The singer/songwriter is dedicated to creating more honest, healing spaces in her lyrics and shows.
Shortly wants listeners to see each other. In previous projects, Alexandria Maniak often felt tokenized and not taken seriously, but as Shortly, she is building herself into a beautifully introspective songwriter while building a community, too. Her EP, Richmond, stresses the importance of finding the ambiguity and nuance of the world in order to create more original, honest work.
She will perform on November 26 at the House of Blues along with Oso Oso, Have Mercy, and The Wonder Years.
Shortly was raised just outside of Detroit, and her musical roots blossom from a wide range of influences from her family and her environment. Her sound was shaped by Simon & Garfunkel, American Football, and Motown. She ran through a trial and error method of finding her right avenue for performing, starting at a young age in theater before moving into indie pop and rock bands before she finally found her footing as a solo artist.
Her lyrics often start as poems, which gives the songs an honest, personal starting point. Her song “Two” discusses mental health struggles openly and beautifully. It’s about codependency and depicts the thoughts that run through our heads that can be hard to admit. She writes about wanting to give up in these times, saying “The white flag is raised and it’s burning / It’s burning around me.”

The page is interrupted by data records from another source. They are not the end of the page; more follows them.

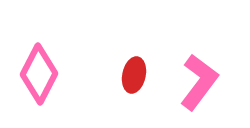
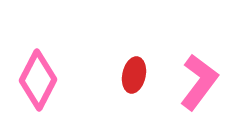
pink diamond: moved 1 px left, 6 px down
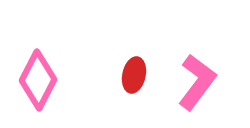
pink L-shape: moved 2 px left
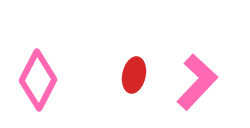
pink L-shape: rotated 6 degrees clockwise
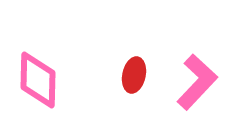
pink diamond: rotated 26 degrees counterclockwise
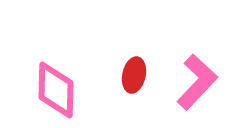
pink diamond: moved 18 px right, 10 px down
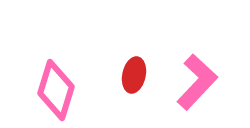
pink diamond: rotated 16 degrees clockwise
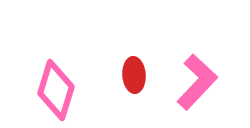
red ellipse: rotated 16 degrees counterclockwise
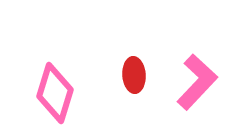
pink diamond: moved 1 px left, 3 px down
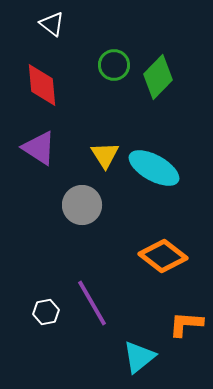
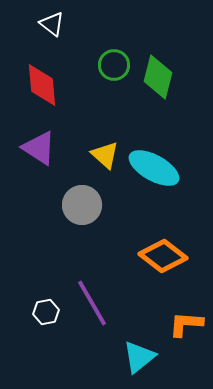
green diamond: rotated 30 degrees counterclockwise
yellow triangle: rotated 16 degrees counterclockwise
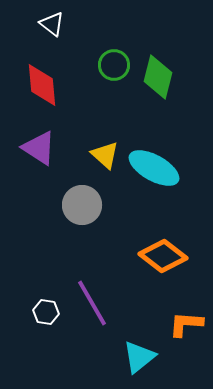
white hexagon: rotated 20 degrees clockwise
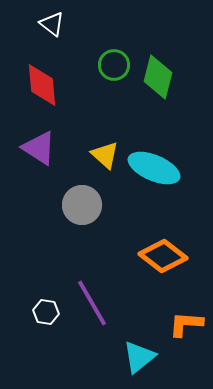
cyan ellipse: rotated 6 degrees counterclockwise
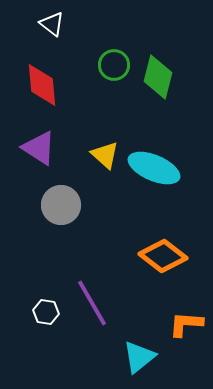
gray circle: moved 21 px left
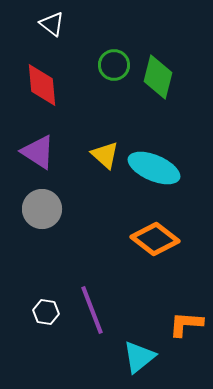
purple triangle: moved 1 px left, 4 px down
gray circle: moved 19 px left, 4 px down
orange diamond: moved 8 px left, 17 px up
purple line: moved 7 px down; rotated 9 degrees clockwise
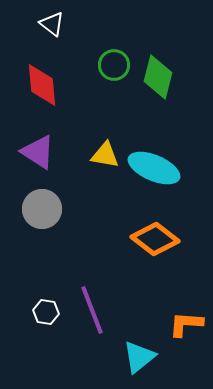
yellow triangle: rotated 32 degrees counterclockwise
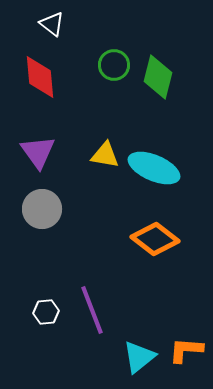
red diamond: moved 2 px left, 8 px up
purple triangle: rotated 21 degrees clockwise
white hexagon: rotated 15 degrees counterclockwise
orange L-shape: moved 26 px down
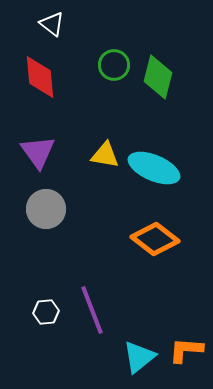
gray circle: moved 4 px right
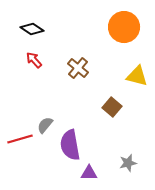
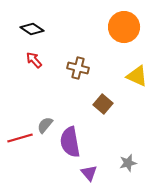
brown cross: rotated 25 degrees counterclockwise
yellow triangle: rotated 10 degrees clockwise
brown square: moved 9 px left, 3 px up
red line: moved 1 px up
purple semicircle: moved 3 px up
purple triangle: rotated 48 degrees clockwise
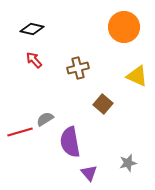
black diamond: rotated 20 degrees counterclockwise
brown cross: rotated 30 degrees counterclockwise
gray semicircle: moved 6 px up; rotated 18 degrees clockwise
red line: moved 6 px up
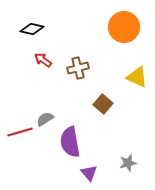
red arrow: moved 9 px right; rotated 12 degrees counterclockwise
yellow triangle: moved 1 px down
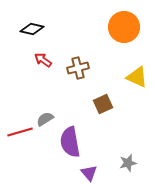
brown square: rotated 24 degrees clockwise
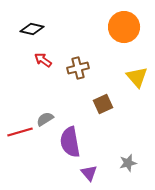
yellow triangle: rotated 25 degrees clockwise
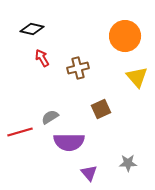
orange circle: moved 1 px right, 9 px down
red arrow: moved 1 px left, 2 px up; rotated 24 degrees clockwise
brown square: moved 2 px left, 5 px down
gray semicircle: moved 5 px right, 2 px up
purple semicircle: moved 1 px left; rotated 80 degrees counterclockwise
gray star: rotated 12 degrees clockwise
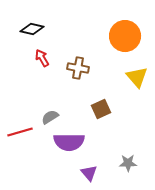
brown cross: rotated 25 degrees clockwise
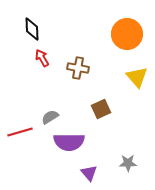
black diamond: rotated 75 degrees clockwise
orange circle: moved 2 px right, 2 px up
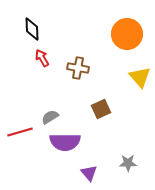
yellow triangle: moved 3 px right
purple semicircle: moved 4 px left
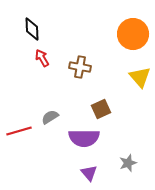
orange circle: moved 6 px right
brown cross: moved 2 px right, 1 px up
red line: moved 1 px left, 1 px up
purple semicircle: moved 19 px right, 4 px up
gray star: rotated 18 degrees counterclockwise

Although her work discusses mental health, but she doesn’t want listeners to see her as the only one who gets it. She tries to create community with the people who come to shows who can see themselves in each other and not just in her music. “I don’t want to be the person the kids have to come up to to talk about their problems,” she says. “I’m like you, but there are other people in the audience like you.”
Of her music, Shortly says, “I wouldn’t describe it as vulnerable, I’d say it’s candid.” This distinction lets her navigate more comfortably through difficult mental health discussions. Vulnerability is often associated with weakness, so she’s attempting to shift the connotation more toward the strength that is associated with candidness.
Her dedication to nuance and honesty has also influenced the way that she approaches her own DIY community’s instances of abuse and allegations. She talks about the polarization that has come when people called out abusers, outing victims at the same time. She is against the DIY community’s tendency to use victims’ names as a way to further a political stance without actually checking in with the victims themselves.
“You need to respect your friends, and not use victims’ names as a cape,” she says. In a political climate that rallies around victims or rallies around abusers with no actual focus on what healing looks like, this call for less polarization is radical.
While Shortly does not consider herself a PC warrior, she tries to be someone who cares. Her music and shows are working to help people see each other--and heal with each other--in a way they might not be able to elsewhere.